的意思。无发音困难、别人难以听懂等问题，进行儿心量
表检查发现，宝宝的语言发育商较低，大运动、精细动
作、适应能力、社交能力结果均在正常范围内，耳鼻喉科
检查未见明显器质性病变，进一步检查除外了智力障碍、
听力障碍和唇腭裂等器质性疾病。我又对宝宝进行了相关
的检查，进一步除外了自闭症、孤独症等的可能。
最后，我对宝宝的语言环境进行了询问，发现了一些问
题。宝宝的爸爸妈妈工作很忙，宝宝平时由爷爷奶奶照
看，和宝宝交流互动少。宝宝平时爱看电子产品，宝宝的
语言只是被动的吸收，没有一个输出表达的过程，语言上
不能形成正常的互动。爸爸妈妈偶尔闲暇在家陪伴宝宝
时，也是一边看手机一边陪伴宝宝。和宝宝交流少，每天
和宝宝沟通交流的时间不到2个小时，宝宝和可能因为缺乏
# # # # #
WHAT THE EXERCISE ASKS: Everything from the line with "看，和宝宝交流互动少。宝宝平时爱看电子产品，宝宝的" to the last line of the entries is to be written out exactly; omit all earlier lines.

THE COMPLETED TASK:
看，和宝宝交流互动少。宝宝平时爱看电子产品，宝宝的
语言只是被动的吸收，没有一个输出表达的过程，语言上
不能形成正常的互动。爸爸妈妈偶尔闲暇在家陪伴宝宝
时，也是一边看手机一边陪伴宝宝。和宝宝交流少，每天
和宝宝沟通交流的时间不到2个小时，宝宝和可能因为缺乏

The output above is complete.